T-DNA integration: a mode of illegitimate recombination in plants.

R Mayerhofer 1, Z Koncz-Kalman 1, C Nawrath 1, G Bakkeren 1, A Crameri 1, K Angelis 1, G P Redei 1, J Schell 1, B Hohn 1, C Koncz 1
PMCID: PMC452704  PMID: 2001683

Abstract

Transferred DNA (T-DNA) insertions of Agrobacterium gene fusion vectors and corresponding insertional target sites were isolated from transgenic and wild type Arabidopsis thaliana plants. Nucleotide sequence comparison of wild type and T-DNA-tagged genomic loci showed that T-DNA integration resulted in target site deletions of 29-73 bp. In those cases where integrated T-DNA segments turned out to be smaller than canonical ones, the break-points of target deletions and T-DNA insertions overlapped and consisted of 5-7 identical nucleotides.
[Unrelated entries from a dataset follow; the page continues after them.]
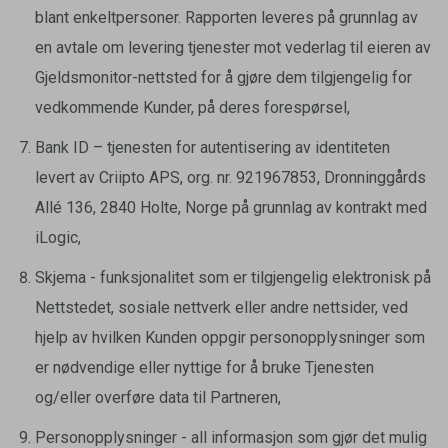
blant enkeltpersoner. Rapporten leveres på grunnlag av
en avtale om levering tjenester mot vederlag til eieren av
Gjeldsmonitor-nettsted for å gjøre dem tilgjengelig for
vedkommende Kunder, på deres forespørsel,
Bank ID – tjenesten for autentisering av identiteten
levert av Criipto APS, org. nr. 921967853, Dronninggårds
Allé 136, 2840 Holte, Norge på grunnlag av kontrakt med
iLogic,
Skjema - funksjonalitet som er tilgjengelig elektronisk på
Nettstedet, sosiale nettverk eller andre nettsider, ved
hjelp av hvilken Kunden oppgir personopplysninger som
er nødvendige eller nyttige for å bruke Tjenesten
og/eller overføre data til Partneren,
Personopplysninger - all informasjon som gjør det mulig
Formation of precise junctions at the right T-DNA border, and DNA sequence homology between the left termini of T-DNA segments and break-points of target deletions were observed in those cases where full-length canonical T-DNA inserts were very precisely replacing plant target DNA sequences. Aberrant junctions were observed in those transformants where termini of T-DNA segments showed no homology to break-points of target sequence deletions. Homology between short segments within target sites and T-DNA, as well as conversion and duplication of DNA sequences at junctions, suggests that T-DNA integration results from illegitimate recombination. The data suggest that while the left T-DNA terminus and both target termini participate in partial pairing and DNA repair, the right T-DNA terminus plays an essential role in the recognition of the target and in the formation of a primary synapsis during integration.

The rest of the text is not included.